Я кивнула, но теперь мне казалось, будто земля уходит у меня из-под ног. Все, на чем я основывала свои решения, казалось теперь иллюзорным, словно далекий мираж.
– Сегодня я побывала возле молла.
Мы разговаривали через окно, Джек все еще сидел в машине. Впервые после утреннего обмена фразами у амбара наши глаза встретились надолго. В его глазах было что-то, не поддающееся определению, что-то, что он не хотел мне показывать. Но потом, словно шторка, это упало, и он взял в ладони мое лицо. Шершавая подушечка его большого пальца так нежно погладила меня по щеке, что у меня перехватило дыхание.

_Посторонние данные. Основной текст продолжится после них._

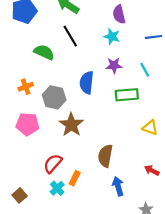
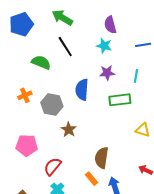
cyan line: (145, 70) -> (136, 76), turned 40
pink pentagon: (27, 124) -> (27, 145), moved
brown star: (71, 125) -> (69, 130), size x0.7
orange rectangle: (75, 178) -> (91, 179), moved, turned -64

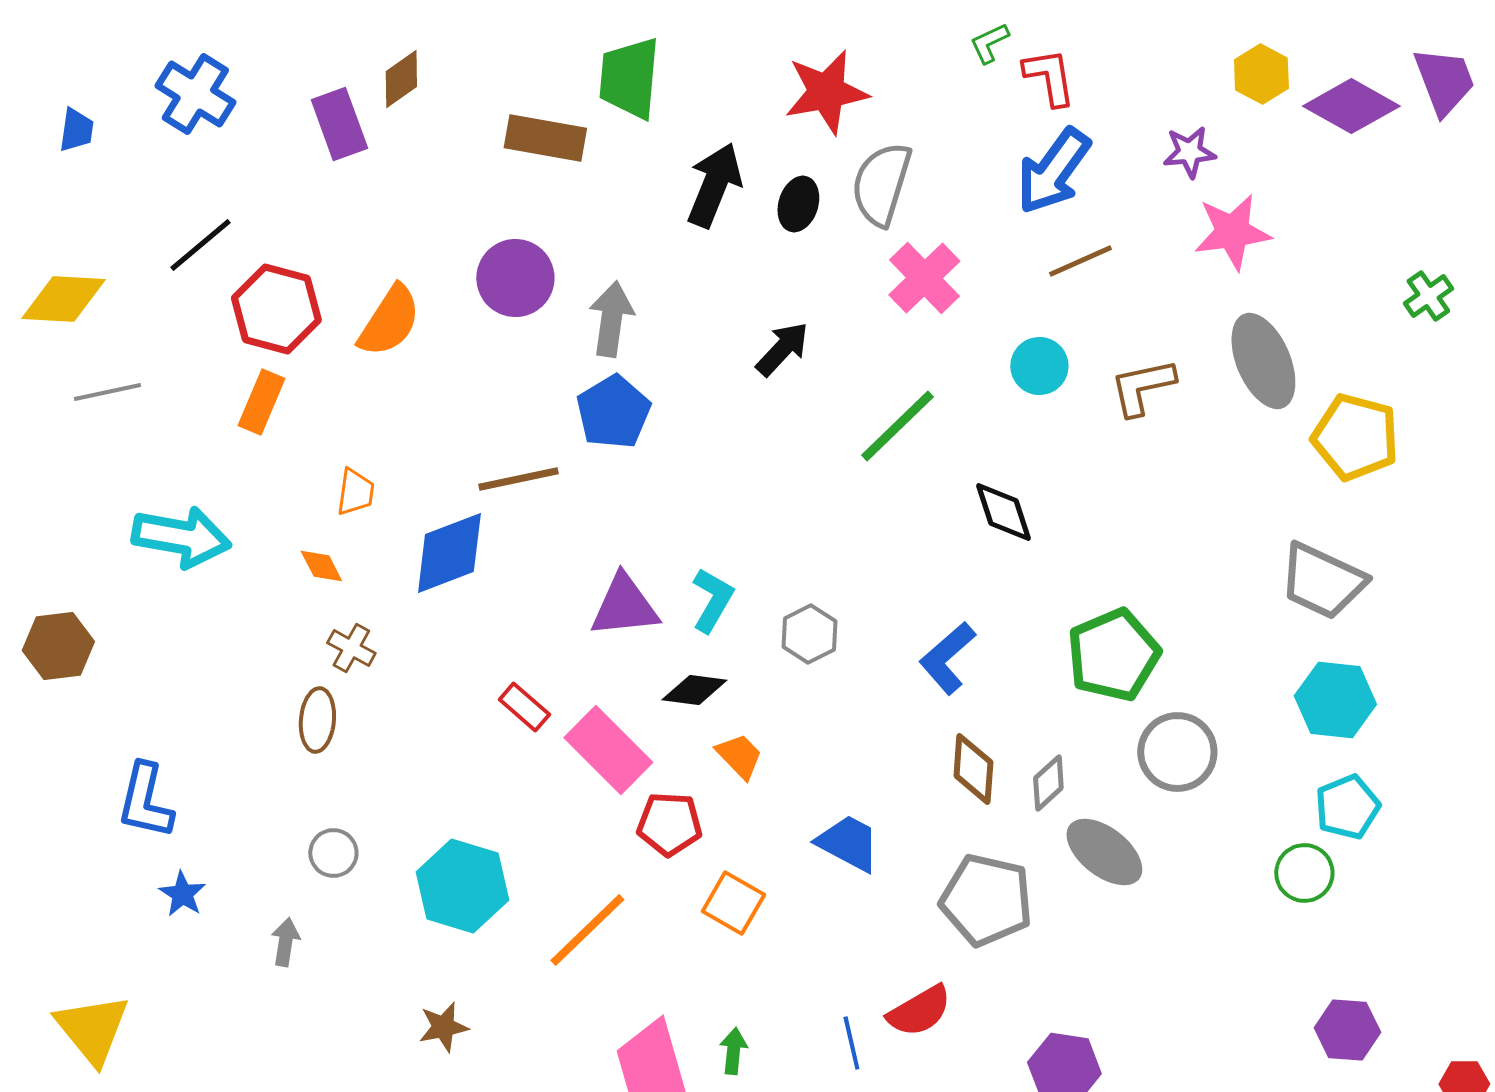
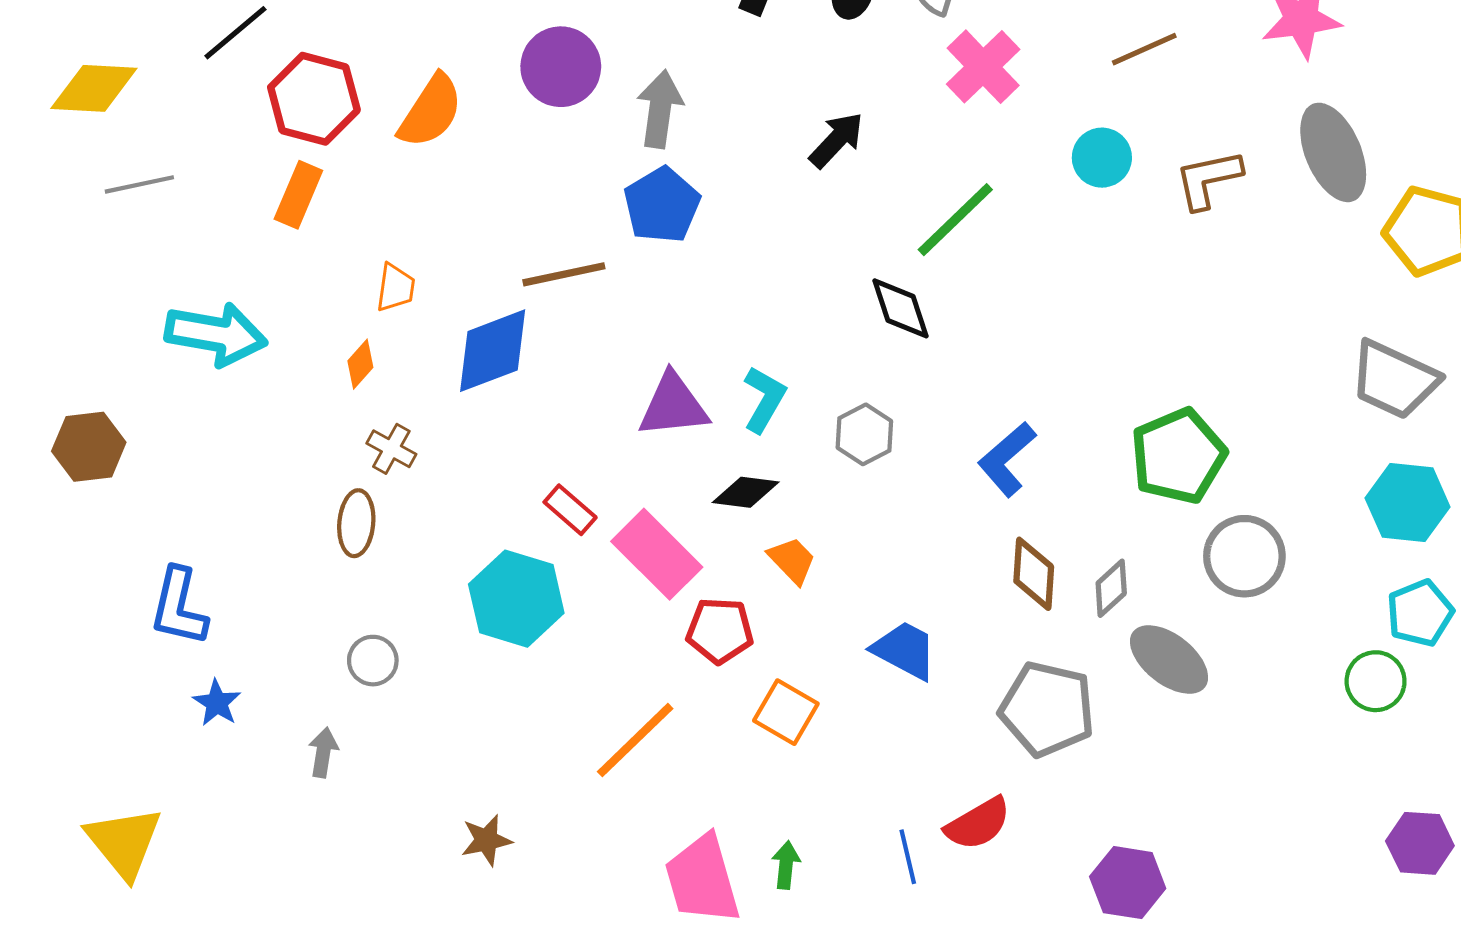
black diamond: (1003, 512) -> (901, 308), moved
orange diamond: (321, 566) -> (360, 364), turned 69
cyan hexagon: (462, 886) -> (516, 599), moved

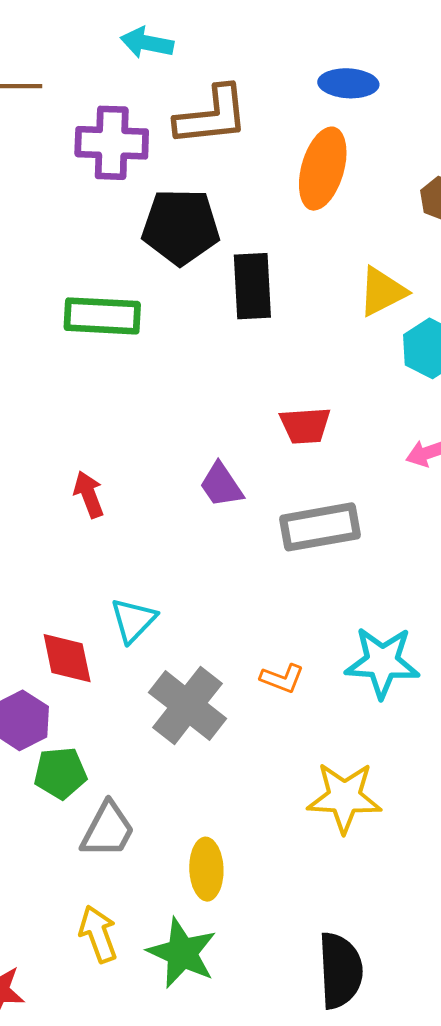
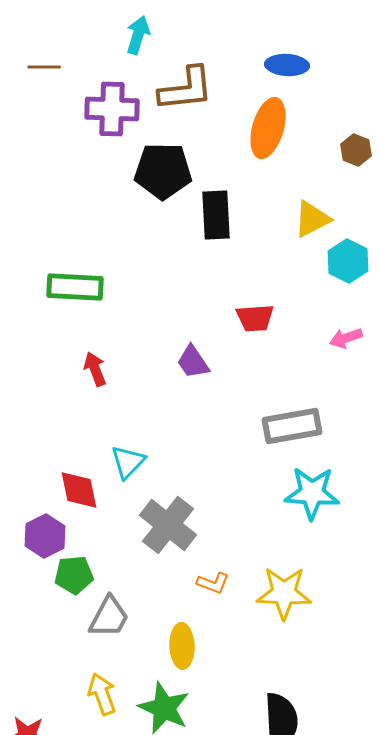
cyan arrow: (147, 43) -> (138, 35), turned 96
green rectangle: (102, 316) -> (75, 287), moved
gray rectangle: (320, 527) -> (292, 426), moved
orange L-shape: (282, 678) -> (213, 583), moved

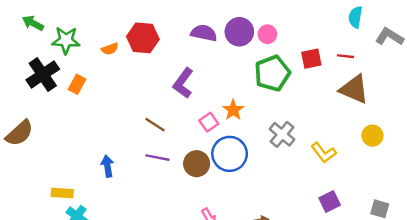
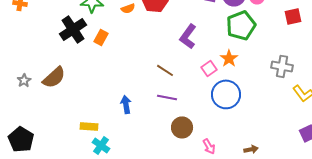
green pentagon: (272, 73) -> (241, 25), moved
gray cross: (282, 134) -> (282, 66), moved, turned -30
brown circle: (197, 164) -> (182, 127), moved

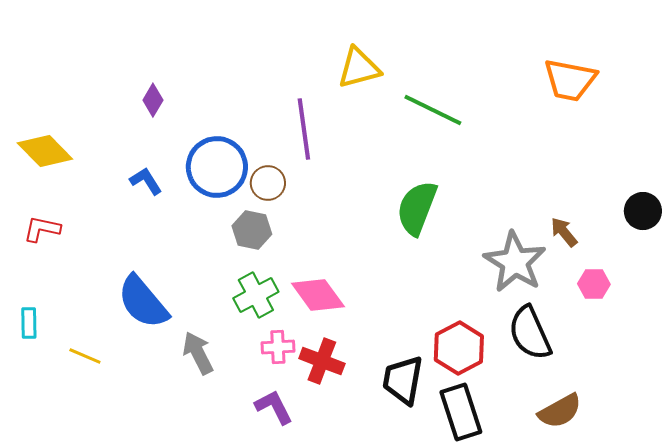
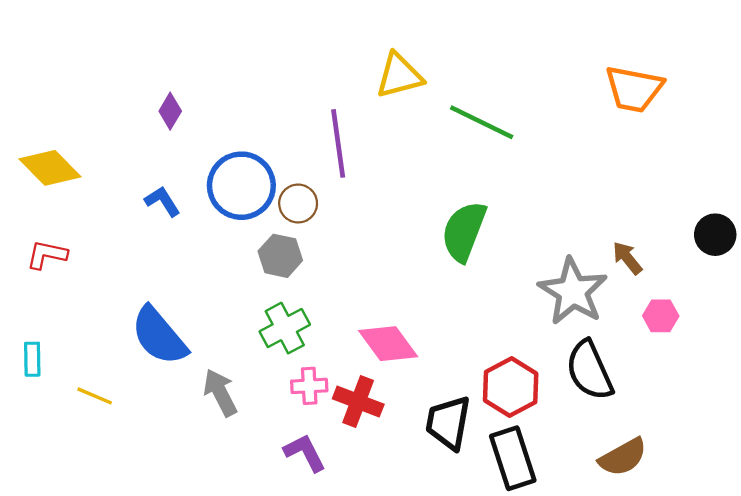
pink diamond: (318, 295) -> (388, 344), moved

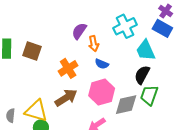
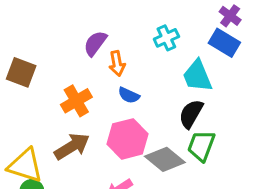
cyan cross: (125, 26) -> (166, 38), size x0.7
gray diamond: (126, 105) -> (165, 159), turned 50

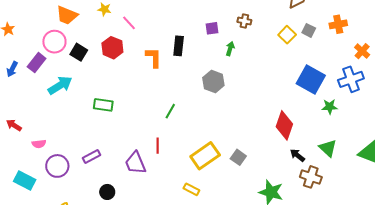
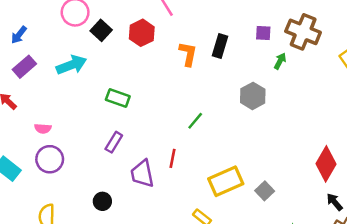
brown cross: (244, 21) -> (303, 32), size x2.0
purple rectangle: (37, 63) -> (24, 67), moved
pink semicircle: (39, 144) -> (43, 129), moved
purple rectangle: (91, 156) -> (114, 142), moved, turned -42

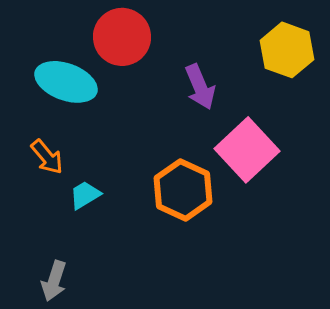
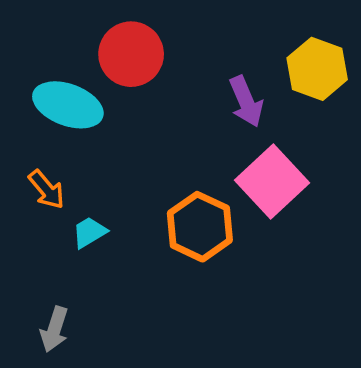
purple arrow: (200, 87) -> (246, 101), moved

Мои ресницы отяжелели от непролитых слез, хотя я не знала точно, почему мне хотелось плакать. Может, потому что я увидела развалины молла, может, потому что я ошиблась в Габриеле. Но отчасти еще и из-за ощущения того, что мое лицо так легко легло в изгиб ладоней Джека, что это так правильно и естественно, что это уже созрело и, как плод – сладкий и спелый, – ждет, когда его сорвут. Я понимала, что мне придется оставить этот плод на ветке, что я не отведаю его, что все это как эхо того, что могло бы быть.